Seguindo o caminho traçado pelos irmãos, Gabriel ingressou em um projeto de trainee em 2010, tendo a oportunidade de conhecer de perto e atuar em todos os setores da empresa. Atualmente cuida do programa “Bem mais Sustentável”, projeto que visa agrupar as iniciativas de sustentabilidade da empresa alinhadas ao propósito de ampliar o bem-estar na vida das pessoas. Nestes últimos 15 anos, em que pai e filhos administram o negócio, a Altenburg deixou de ser somente uma indústria para atuar também no varejo. Atualmente, são 14 lojas próprias e a marca está presente em mais de 10 mil pontos de venda por todos os estados brasileiros.

Sucessão familiar
O neto de Johanna anunciou que já tem o nome do seu sucessor e que já vem o preparando há 15 anos. Tiago Altenburg será o novo presidente da companhia e deve assumir ao longo deste ano. Com a mudança, Rui passará a presidir o conselho consultivo. “A sucessão não é um evento, mas um processo, e tivemos tempo de construir uma relação diferente dentro da empresa. Dentre as prioridades da nova gestão destaca-se: desenvolver novas lideranças, ampliar a automação e digitalização de processos, aumentar a inovação em produtos e ampliar a nossa rede de lojas.
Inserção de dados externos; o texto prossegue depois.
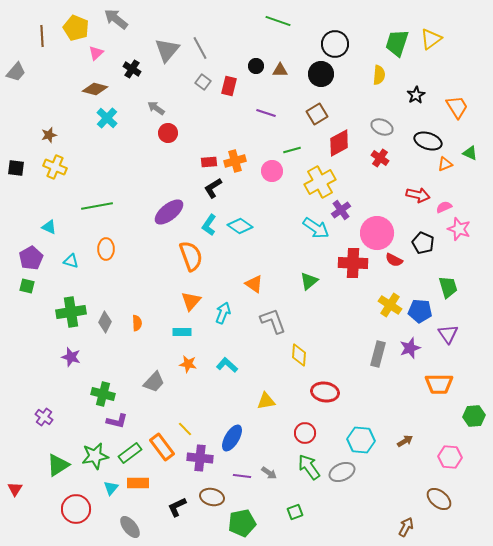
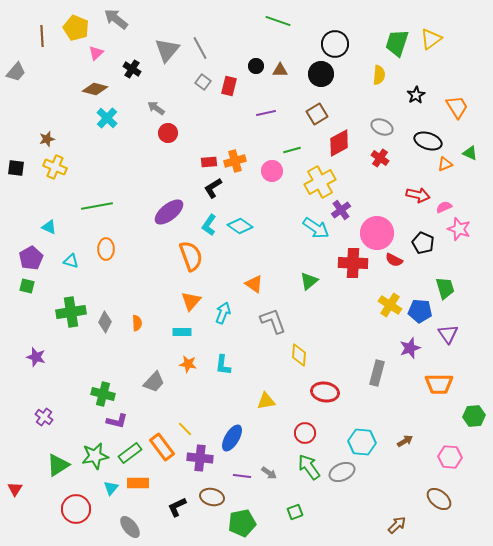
purple line at (266, 113): rotated 30 degrees counterclockwise
brown star at (49, 135): moved 2 px left, 4 px down
green trapezoid at (448, 287): moved 3 px left, 1 px down
gray rectangle at (378, 354): moved 1 px left, 19 px down
purple star at (71, 357): moved 35 px left
cyan L-shape at (227, 365): moved 4 px left; rotated 125 degrees counterclockwise
cyan hexagon at (361, 440): moved 1 px right, 2 px down
brown arrow at (406, 527): moved 9 px left, 2 px up; rotated 18 degrees clockwise
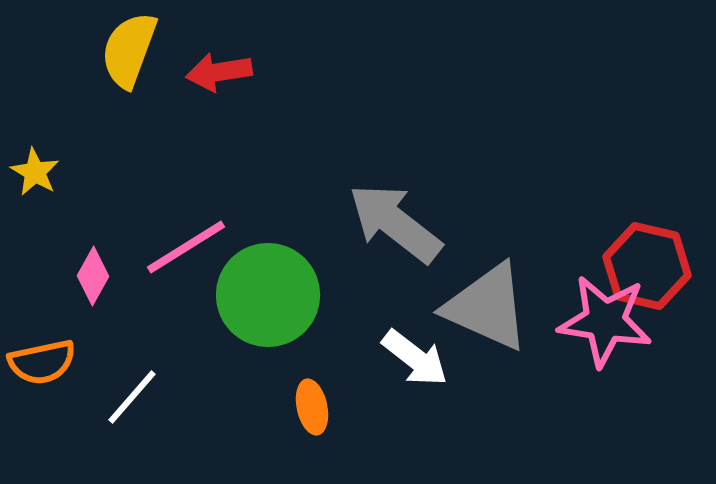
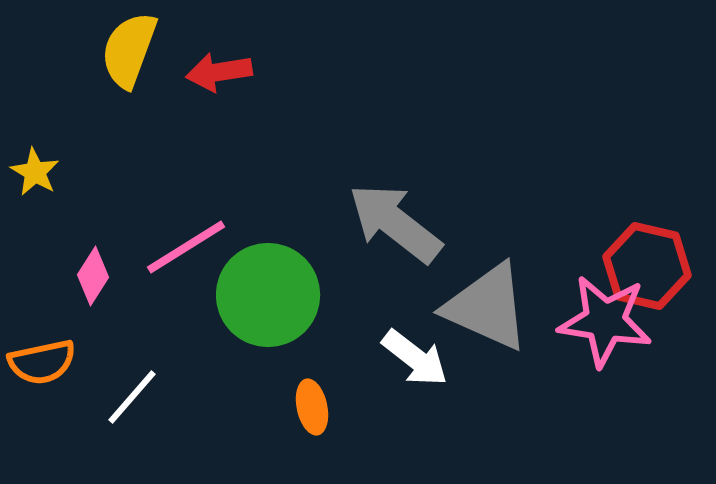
pink diamond: rotated 4 degrees clockwise
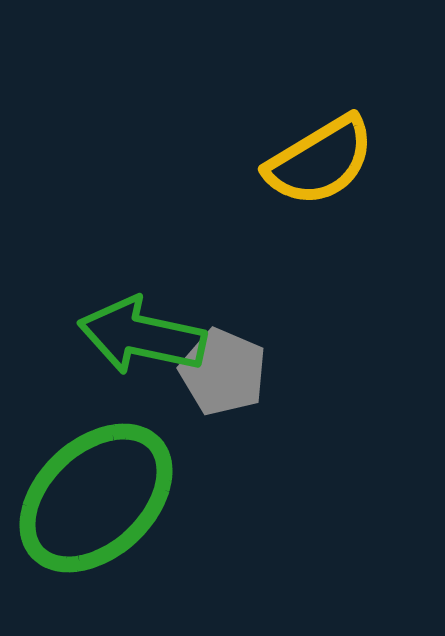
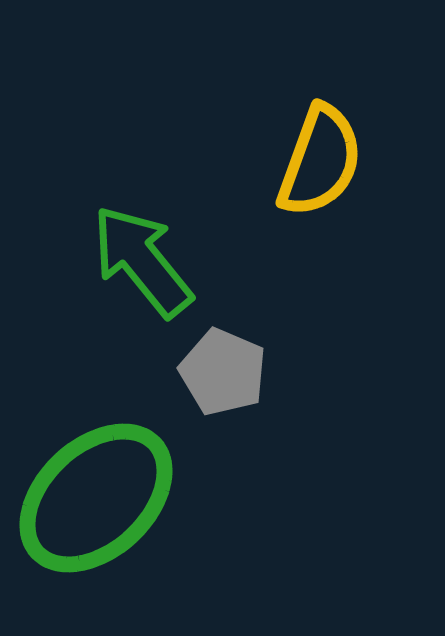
yellow semicircle: rotated 39 degrees counterclockwise
green arrow: moved 75 px up; rotated 39 degrees clockwise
Nestes 15 anos de Altenburg aprendi que cada coisa acontece ao seu tempo. Paciência e resiliência são características importantes para ser um continuador e perpetuar o legado do meu pai, avós e bisavó”, diz Tiago.

Mirando no futuro, Tiago avalia com otimismo o cenário atual. “São muitos os desafios e estamos preparados. Acredito firmemente em nosso propósito e sua conexão com o novo consumidor, mais conectado e ávido por produtos que proporcionem experiências positivas; Isso tudo, com respaldo financeiro. Nos últimos anos temos registrado um crescimento na ordem de 10 a 15%, a receita anual do grupo ultrapassou os 610 milhões em 2021. Existe um estudo para ampliação da rede de lojas, bem como trabalhamos num e-commerce B2B, com a solidez de mais de 10 anos da nossa operação do B2C”, comenta.

O continuador, como Rui prefere chamar o seu sucessor, diz que o maior desafio será mesclar a avidez da juventude com o legado e sonhos que Rui Altenburg deixará para futuras implementações. “Além disso, a internacionalização da marca, que hoje já exporta para mais de 30 países, é um dos grandes passos a médio prazo”, finaliza Tiago Altenburg.